From mice models to market

If you were to head to the skin section of a pharmaceutical science meeting today, chances are that you’d see a bunch of enthusiastic postdocs who were mostly working on microneedles, says Guy. “This has been going on for a while. The microneedles field is now over 20 years old.”

Yet despite generating so much interest, there isn’t a single microneedle patch approved for use in clinics, he adds. This is partly down to the challenges in creating devices like these: you need to demonstrate to regulators that you can reproducibly deliver the right dose. On the skin, this can be especially difficult as it’s not a flat surface. “You put in an array of needles, some of them penetrate the skin but others don’t. The problem is you get variability in terms of the dose delivered,” says Guy.
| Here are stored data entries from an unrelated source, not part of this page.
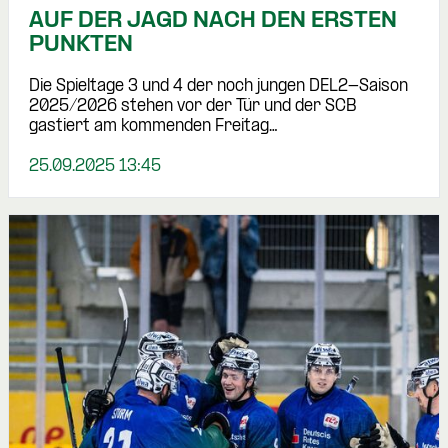
AUF DER JAGD NACH DEN ERSTEN
PUNKTEN
Die Spieltage 3 und 4 der noch jungen DEL2-Saison
2025/2026 stehen vor der Tür und der SCB
gastiert am kommenden Freitag…
25.09.2025 13:45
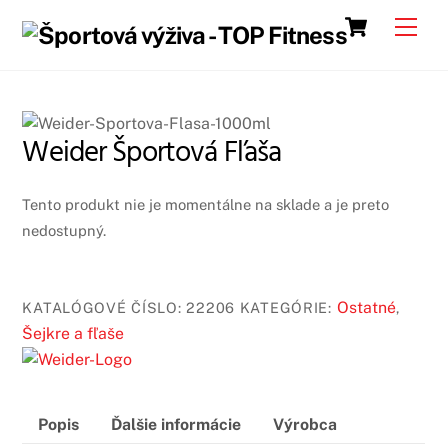
Skip
Cart
Men
to
content
Weider Športová Fľaša
Tento produkt nie je momentálne na sklade a je preto
nedostupný.
Ostatné
KATALÓGOVÉ ČÍSLO:
22206
KATEGÓRIE:
,
Šejkre a fľaše
Popis
Ďalšie informácie
Výrobca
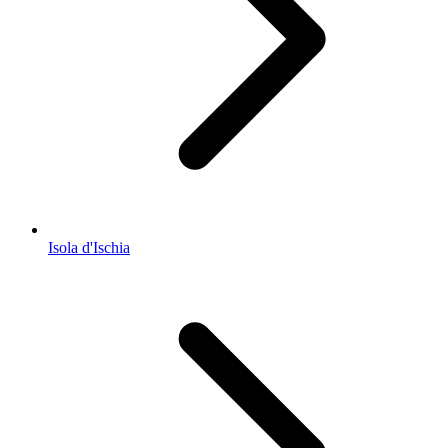
Isola d'Ischia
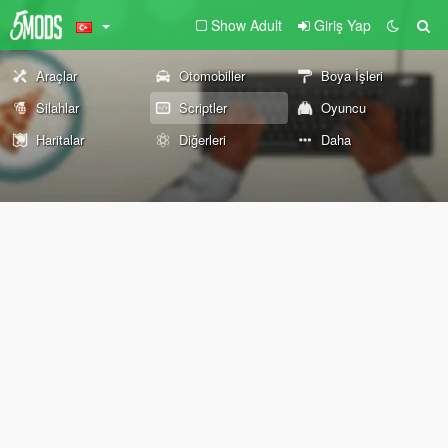
Show Adult
Giriş Yap
Araçlar
Otomobiller
Boya İşleri
Silahlar
Scriptler
Oyuncu
Haritalar
Diğerleri
Daha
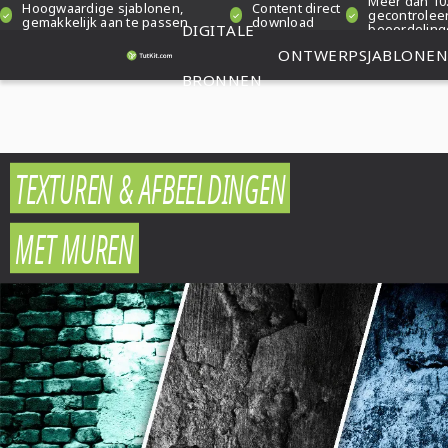
Meer dan 10
Hoogwaardige sjablonen,
Content direct
gecontrolee
gemakkelijk aan te passen
download
DIGITALE
beoordelin
ONTWERPSJABLONEN
BRONNEN
TEXTUREN & AFBEELDINGEN
MET MUREN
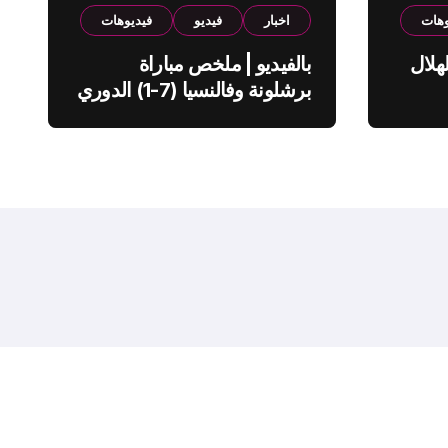
وهات
اخبار
فيديو
فيديوهات
هلال
بالفيديو | ملخص مباراة
برشلونة وفالنسيا (7-1) الدوري
الاسباني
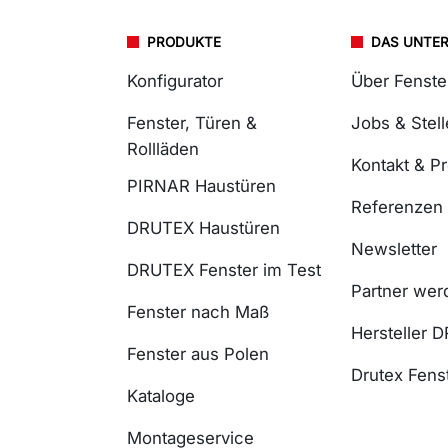
PRODUKTE
DAS UNTE
Konfigurator
Über Fenst
Fenster, Türen &
Jobs & Stel
Rollläden
Kontakt & P
PIRNAR Haustüren
Referenzen
DRUTEX Haustüren
Newsletter
DRUTEX Fenster im Test
Partner wer
Fenster nach Maß
Hersteller 
Fenster aus Polen
Drutex Fenst
Kataloge
Montageservice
But that’s not to say that there aren’t any solutions on the horizon. Guy believes that we’re “getting close” to having the first microneedle patch approved for use, which he predicts will be a vaccine. This is because they are given infrequently, generally require a small dose, and have a large therapeutic window – all of which may make it easier to demonstrate safety and efficacy to regulators.

Over in North Carolina, Bai and his team have filed a provisional patent for the SOP and will be looking to develop their research over the next two years. Through animal models, they aim to further validate their system and investigate whether it could boost drug efficacy. “After that, there’s the possibility for translation,” he says. “We want to see the technology we have been working on help address the grand challenges in the medical world.”